Musa tidak bisa masuk ke tanah kanaan karena tidak percaya, tidak menjaga kesucian, dalam hal ini (ayat 10&11) Musa gagal sebagai orang percaya, mengatakan penghukuman bagi umat Allah, Musa tidak percaya bahwa Allah mengasihi bangsa Israel, sehingga ia mengucapkan "durhaka kepada bangsa Israel.

Kekudusan adalah hidup dengan cara Allah, hidup dengan gaya hidup Allah. Semua hanya bisa dilakukan ketika kita bertemu Allah.

Ibrani 12 : 14
Berusahalah hidup damai dengan semua orang dan kejarlah kekudusan, sebab tanpa kekudusan tidak seorangpun akan melihat Tuhan.

Ketaatan kita hari ini karena kita taat di masa lalu, sehingga hidup kita terarah dan taatnya kita hari ini menentukan taatnya kita di masa depan. Ingatlah itu!!

Iman itu arahnya keatas, kita yang kesana, bukan mencari di bumi ini apa yang bisa kita imani. Iman diberikan kepada kita yaitu Imannya Yesus sendiri yang diberikan kepada kita, itu yang kita hidupi, kita bisa beriman kepada Dia sehingga kita mampu beriman dan memandang Yesus. Diluar itu kita tidak bisa buat apa-apa.
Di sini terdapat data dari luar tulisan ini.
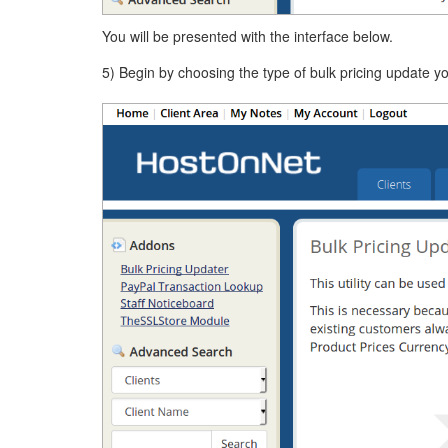
You will be presented with the interface below.
5) Begin by choosing the type of bulk pricing update y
Oleh karena itu, perhatikan dan percayalah kepada  Alkitab, Gereja Kudus, & Pribadi-pribadi orang percaya maka kamu mampu beriman. Jagalah hatimu dengan segala kewaspadaan karena disitulah terpancar kehidupan.

1 Yoh 4 : 18
Di dalam kasih tidak ada ketakutan: kasih yang sempurna melenyapkan ketakutan;  sebab ketakutan mengandung hukuman dan barangsiapa takut, ia tidak sempurna di dalam kasih.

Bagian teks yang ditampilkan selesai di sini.